Usina que causou mau-cheiro na Capital e Aparecida é multada em R $ 400 mil
O Incidente ocorreu em novembro deste ano e chegou a prejudicar a saúde dos moradores de Goiânia e Aparecida

A Empresa Goiás Asfaltos foi multada em R$ 400 mil por contaminar o córrego Almeida, de Aparecida de Goiânia ( a 16 km da capital). Ela foi acusada de dano ambiental pelo vazamento de óleo em novembro deste ano.
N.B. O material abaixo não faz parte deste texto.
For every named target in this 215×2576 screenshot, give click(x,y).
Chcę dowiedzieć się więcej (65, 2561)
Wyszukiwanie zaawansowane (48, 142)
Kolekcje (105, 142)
Nesta terça-feira (06) foi apresentado o relatório da Secretaria Municipal de Meio Ambiente (Semma) e nele consta todos os danos gerados pela empresa a fauna e a flora do local.
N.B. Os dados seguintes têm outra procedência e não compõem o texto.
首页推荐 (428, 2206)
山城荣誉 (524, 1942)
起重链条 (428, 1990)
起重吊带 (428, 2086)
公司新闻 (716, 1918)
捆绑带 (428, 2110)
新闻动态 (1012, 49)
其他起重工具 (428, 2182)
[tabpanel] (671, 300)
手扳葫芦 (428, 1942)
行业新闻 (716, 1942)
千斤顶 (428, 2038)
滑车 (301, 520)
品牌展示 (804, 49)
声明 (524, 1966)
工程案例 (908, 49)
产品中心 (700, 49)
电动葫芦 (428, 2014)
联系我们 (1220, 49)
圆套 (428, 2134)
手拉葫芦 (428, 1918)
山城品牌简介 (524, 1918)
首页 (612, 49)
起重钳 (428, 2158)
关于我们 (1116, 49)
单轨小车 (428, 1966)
Além da multa, também deverão ser feitos os reparos da destruição, como por exemplo, a retirada do solo contaminado e a drenagem no leito do rio para que a crosta formada pelo derramamento do produto saia.
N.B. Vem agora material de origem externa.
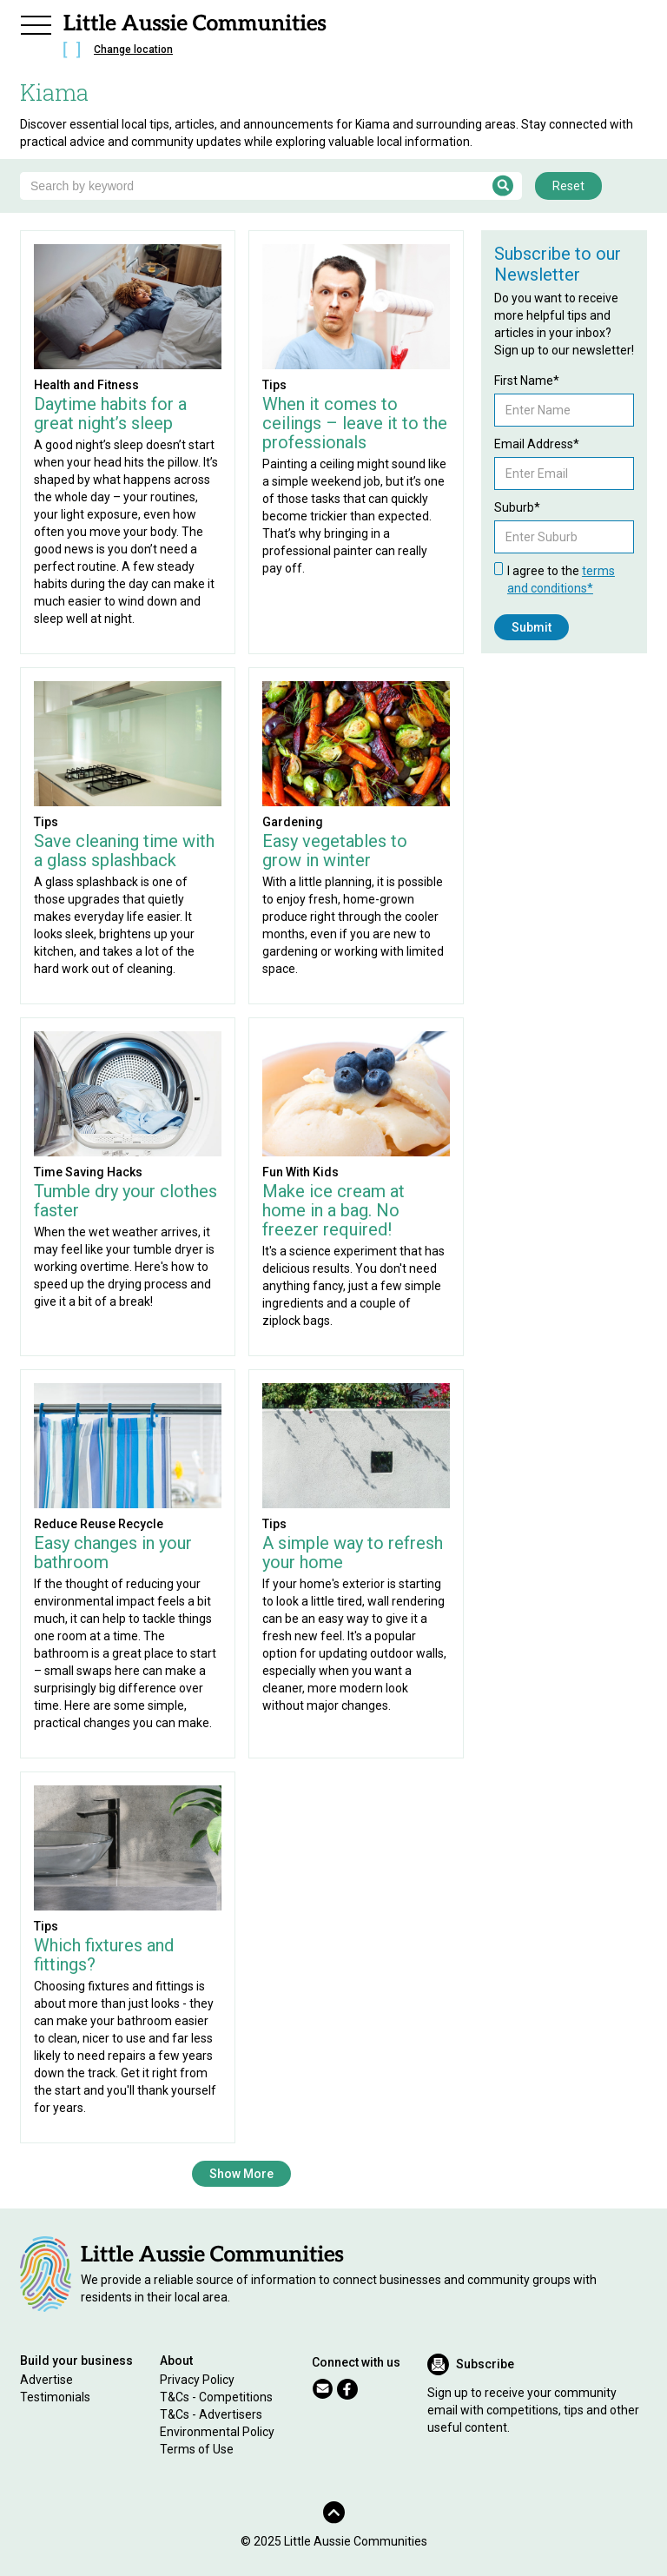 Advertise (46, 2380)
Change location (133, 49)
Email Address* (536, 444)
Para que a empresa volte ao funcionamento de forma regular será necessário que medidas sejam adotadas, como apresentação de relatório técnico durante seis meses e restaurar qualquer tipo de dano futuro.
Cláudio Everson, Secretário de Meio Ambiente de Aparecida, alegou que no relatório existe certeza de que a Goiás asfaltos é poluidora e age de forma irregular, por isso se encontra interditada até hoje. E, também, que diante da administração pública a empresa não existe.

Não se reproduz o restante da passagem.